The frontier taught me the opposite virtue, and I needed both. That you can just do things. That waiting for permission is mostly a failure of nerve dressed up as prudence. That the future is built by people willing to look stupid early, to ship the embarrassing first version, to be wrong in public and correct fast, while the careful people are still scheduling the kickoff meeting. It taught me that speed is itself a form of intelligence, that you learn more from one thing shipped than from ten things planned.
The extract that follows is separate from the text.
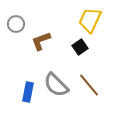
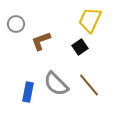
gray semicircle: moved 1 px up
You need both, and that’s the whole point. Patience without nerve is paralysis, the institution that studies a problem to death and never acts. Nerve without patience is a smoking crater, the frontier project that moves fast and breaks the wrong things and loses everyone’s trust and money. I’m trying, with mixed success and a lot of ongoing correction, to be the rare thing that’s both, patient where patience is load-bearing and bold where boldness is the only thing that ships.

A note to myself

Keep the boundary where it needs to be. Some things stay in their own river for good reasons, contexts that shouldn’t bleed into each other, relationships and identities that are healthier kept distinct, and I’ve learned to be disciplined about that. The two currents touch through me, but they don’t have to touch each other, and often they shouldn’t.

But don’t mistake that boundary for a split self. It’s one person, one set of values, standing in two currents because that’s where the work is and that’s where I’m most alive. The patience and the nerve, the institution and the frontier, the slow careful builder and the fast reckless one, they’re not two people. They’re one person who refuses to give up either half, because the half-people are everywhere and the whole one is rare.

Two rivers. One channel between them. That’s the whole job, and on the good days, it’s a privilege to be the channel.